→ Dataset
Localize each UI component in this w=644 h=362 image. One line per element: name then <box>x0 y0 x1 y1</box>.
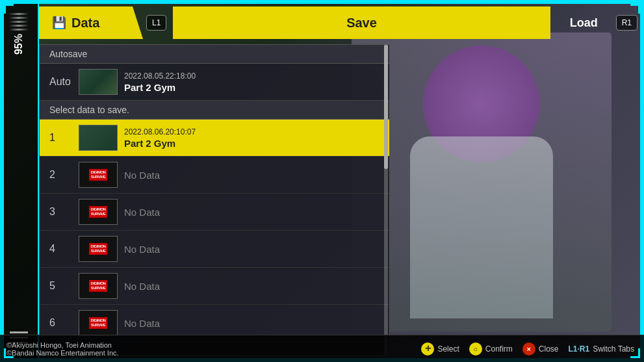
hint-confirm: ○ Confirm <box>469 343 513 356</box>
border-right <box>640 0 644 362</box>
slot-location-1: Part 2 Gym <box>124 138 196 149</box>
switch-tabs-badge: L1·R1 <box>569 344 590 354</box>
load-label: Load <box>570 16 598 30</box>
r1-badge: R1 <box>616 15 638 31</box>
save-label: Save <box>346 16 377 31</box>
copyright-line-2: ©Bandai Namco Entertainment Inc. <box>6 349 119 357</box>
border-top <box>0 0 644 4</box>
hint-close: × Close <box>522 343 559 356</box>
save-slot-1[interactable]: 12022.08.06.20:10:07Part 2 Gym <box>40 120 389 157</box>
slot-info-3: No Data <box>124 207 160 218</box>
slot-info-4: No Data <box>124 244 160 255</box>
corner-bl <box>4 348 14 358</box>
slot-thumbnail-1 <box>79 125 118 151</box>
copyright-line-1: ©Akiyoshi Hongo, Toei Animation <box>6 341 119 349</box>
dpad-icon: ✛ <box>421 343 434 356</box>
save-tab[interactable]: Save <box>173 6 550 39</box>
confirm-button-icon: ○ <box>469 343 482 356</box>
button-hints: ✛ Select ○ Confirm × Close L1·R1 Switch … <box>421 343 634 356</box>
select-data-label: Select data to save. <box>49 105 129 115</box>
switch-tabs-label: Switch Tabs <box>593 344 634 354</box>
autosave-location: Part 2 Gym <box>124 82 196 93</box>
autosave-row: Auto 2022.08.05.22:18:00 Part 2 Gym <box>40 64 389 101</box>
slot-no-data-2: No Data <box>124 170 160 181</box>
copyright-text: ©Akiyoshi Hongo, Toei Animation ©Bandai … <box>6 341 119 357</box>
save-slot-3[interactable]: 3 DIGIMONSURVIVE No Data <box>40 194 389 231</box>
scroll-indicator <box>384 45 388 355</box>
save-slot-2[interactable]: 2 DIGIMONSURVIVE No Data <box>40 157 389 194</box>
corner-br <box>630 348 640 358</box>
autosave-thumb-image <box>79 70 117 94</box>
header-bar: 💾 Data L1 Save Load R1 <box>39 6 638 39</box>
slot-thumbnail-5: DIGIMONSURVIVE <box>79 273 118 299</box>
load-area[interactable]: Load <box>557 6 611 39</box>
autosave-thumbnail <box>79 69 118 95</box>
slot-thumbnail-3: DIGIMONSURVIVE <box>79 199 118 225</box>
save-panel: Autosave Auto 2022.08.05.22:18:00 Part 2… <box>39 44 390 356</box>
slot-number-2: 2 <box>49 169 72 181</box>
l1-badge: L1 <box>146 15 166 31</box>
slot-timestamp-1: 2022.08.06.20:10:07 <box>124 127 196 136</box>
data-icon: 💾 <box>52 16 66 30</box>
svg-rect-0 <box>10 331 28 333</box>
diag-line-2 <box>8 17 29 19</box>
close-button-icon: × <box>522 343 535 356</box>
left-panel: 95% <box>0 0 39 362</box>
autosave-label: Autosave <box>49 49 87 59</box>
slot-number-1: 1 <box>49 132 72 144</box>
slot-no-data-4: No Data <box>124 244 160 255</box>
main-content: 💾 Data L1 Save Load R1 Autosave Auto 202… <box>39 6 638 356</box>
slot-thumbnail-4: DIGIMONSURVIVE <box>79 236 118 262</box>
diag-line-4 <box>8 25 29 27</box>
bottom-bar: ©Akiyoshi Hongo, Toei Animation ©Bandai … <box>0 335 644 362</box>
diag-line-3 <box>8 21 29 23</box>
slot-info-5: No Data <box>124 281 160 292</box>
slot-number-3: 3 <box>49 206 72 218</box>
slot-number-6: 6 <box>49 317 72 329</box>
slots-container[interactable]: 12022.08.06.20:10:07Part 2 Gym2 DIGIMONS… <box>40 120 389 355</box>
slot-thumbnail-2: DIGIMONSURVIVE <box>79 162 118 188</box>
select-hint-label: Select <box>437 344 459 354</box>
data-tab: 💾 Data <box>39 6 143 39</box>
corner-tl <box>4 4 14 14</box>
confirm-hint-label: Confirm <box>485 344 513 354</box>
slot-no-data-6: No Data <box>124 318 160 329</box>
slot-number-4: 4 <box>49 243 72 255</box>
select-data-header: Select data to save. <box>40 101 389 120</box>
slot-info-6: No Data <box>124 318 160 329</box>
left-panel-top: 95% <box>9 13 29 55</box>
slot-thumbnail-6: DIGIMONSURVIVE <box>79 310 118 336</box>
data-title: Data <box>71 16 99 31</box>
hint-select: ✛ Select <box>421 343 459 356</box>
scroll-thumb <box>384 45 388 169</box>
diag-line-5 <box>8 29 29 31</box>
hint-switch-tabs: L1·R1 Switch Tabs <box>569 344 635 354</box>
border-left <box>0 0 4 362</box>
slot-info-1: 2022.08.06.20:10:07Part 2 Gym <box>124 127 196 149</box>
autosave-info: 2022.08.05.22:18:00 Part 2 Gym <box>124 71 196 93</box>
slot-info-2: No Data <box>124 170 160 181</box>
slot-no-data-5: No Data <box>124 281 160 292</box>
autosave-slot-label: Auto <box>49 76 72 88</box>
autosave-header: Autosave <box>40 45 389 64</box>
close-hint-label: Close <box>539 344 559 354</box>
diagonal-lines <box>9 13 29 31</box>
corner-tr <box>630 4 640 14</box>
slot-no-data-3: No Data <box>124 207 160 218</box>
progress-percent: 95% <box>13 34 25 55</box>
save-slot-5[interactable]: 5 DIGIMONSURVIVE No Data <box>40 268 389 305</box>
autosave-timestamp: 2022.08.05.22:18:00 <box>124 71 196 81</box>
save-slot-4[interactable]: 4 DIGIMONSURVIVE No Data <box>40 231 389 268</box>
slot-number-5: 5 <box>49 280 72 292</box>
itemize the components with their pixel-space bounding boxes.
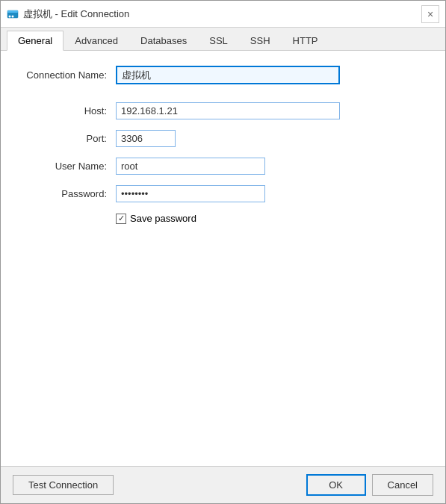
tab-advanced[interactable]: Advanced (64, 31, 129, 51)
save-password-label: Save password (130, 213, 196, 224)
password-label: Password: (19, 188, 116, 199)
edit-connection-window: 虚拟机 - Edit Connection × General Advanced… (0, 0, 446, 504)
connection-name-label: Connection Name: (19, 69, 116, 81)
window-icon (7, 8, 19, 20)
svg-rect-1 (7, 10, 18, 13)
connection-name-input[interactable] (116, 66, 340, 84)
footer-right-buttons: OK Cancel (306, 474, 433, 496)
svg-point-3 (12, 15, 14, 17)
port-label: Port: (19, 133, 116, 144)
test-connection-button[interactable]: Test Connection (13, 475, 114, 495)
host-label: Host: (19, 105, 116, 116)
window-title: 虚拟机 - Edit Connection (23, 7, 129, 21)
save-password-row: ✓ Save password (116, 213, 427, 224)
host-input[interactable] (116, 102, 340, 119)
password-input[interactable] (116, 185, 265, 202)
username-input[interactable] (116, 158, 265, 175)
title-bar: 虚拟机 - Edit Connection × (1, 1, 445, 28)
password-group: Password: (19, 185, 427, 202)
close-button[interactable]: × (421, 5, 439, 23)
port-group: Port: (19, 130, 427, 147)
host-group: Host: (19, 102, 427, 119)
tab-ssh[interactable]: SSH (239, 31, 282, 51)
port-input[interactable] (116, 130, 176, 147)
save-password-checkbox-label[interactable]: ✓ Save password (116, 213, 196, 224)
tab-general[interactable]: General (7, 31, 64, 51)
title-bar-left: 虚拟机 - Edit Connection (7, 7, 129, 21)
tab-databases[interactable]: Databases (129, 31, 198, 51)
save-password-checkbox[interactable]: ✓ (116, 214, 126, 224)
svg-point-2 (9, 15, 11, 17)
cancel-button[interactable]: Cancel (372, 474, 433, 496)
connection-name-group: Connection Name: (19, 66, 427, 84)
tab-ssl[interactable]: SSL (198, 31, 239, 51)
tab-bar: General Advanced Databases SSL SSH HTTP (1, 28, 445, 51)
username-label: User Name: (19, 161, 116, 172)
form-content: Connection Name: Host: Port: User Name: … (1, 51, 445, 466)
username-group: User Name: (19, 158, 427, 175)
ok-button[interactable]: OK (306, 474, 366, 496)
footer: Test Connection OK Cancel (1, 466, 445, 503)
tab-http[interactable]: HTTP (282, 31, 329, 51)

→ Problem
With the pictures left out, output the lines from the one containing "itemize the components" through the last line of the records above, exactly as they are.

→ Response to the exercise
itemize the components with their pixel-space bounding boxes.
tab-advanced[interactable]: Advanced (64, 31, 129, 51)
save-password-label: Save password (130, 213, 196, 224)
password-label: Password: (19, 188, 116, 199)
edit-connection-window: 虚拟机 - Edit Connection × General Advanced… (0, 0, 446, 504)
connection-name-label: Connection Name: (19, 69, 116, 81)
window-icon (7, 8, 19, 20)
svg-rect-1 (7, 10, 18, 13)
connection-name-input[interactable] (116, 66, 340, 84)
footer-right-buttons: OK Cancel (306, 474, 433, 496)
svg-point-3 (12, 15, 14, 17)
port-label: Port: (19, 133, 116, 144)
test-connection-button[interactable]: Test Connection (13, 475, 114, 495)
host-label: Host: (19, 105, 116, 116)
window-title: 虚拟机 - Edit Connection (23, 7, 129, 21)
save-password-row: ✓ Save password (116, 213, 427, 224)
host-input[interactable] (116, 102, 340, 119)
password-input[interactable] (116, 185, 265, 202)
username-input[interactable] (116, 158, 265, 175)
title-bar: 虚拟机 - Edit Connection × (1, 1, 445, 28)
password-group: Password: (19, 185, 427, 202)
close-button[interactable]: × (421, 5, 439, 23)
port-group: Port: (19, 130, 427, 147)
host-group: Host: (19, 102, 427, 119)
tab-ssh[interactable]: SSH (239, 31, 282, 51)
port-input[interactable] (116, 130, 176, 147)
save-password-checkbox-label[interactable]: ✓ Save password (116, 213, 196, 224)
tab-general[interactable]: General (7, 31, 64, 51)
title-bar-left: 虚拟机 - Edit Connection (7, 7, 129, 21)
tab-databases[interactable]: Databases (129, 31, 198, 51)
save-password-checkbox[interactable]: ✓ (116, 214, 126, 224)
svg-point-2 (9, 15, 11, 17)
cancel-button[interactable]: Cancel (372, 474, 433, 496)
connection-name-group: Connection Name: (19, 66, 427, 84)
tab-ssl[interactable]: SSL (198, 31, 239, 51)
tab-bar: General Advanced Databases SSL SSH HTTP (1, 28, 445, 51)
username-label: User Name: (19, 161, 116, 172)
form-content: Connection Name: Host: Port: User Name: … (1, 51, 445, 466)
username-group: User Name: (19, 158, 427, 175)
ok-button[interactable]: OK (306, 474, 366, 496)
footer: Test Connection OK Cancel (1, 466, 445, 503)
tab-http[interactable]: HTTP (282, 31, 329, 51)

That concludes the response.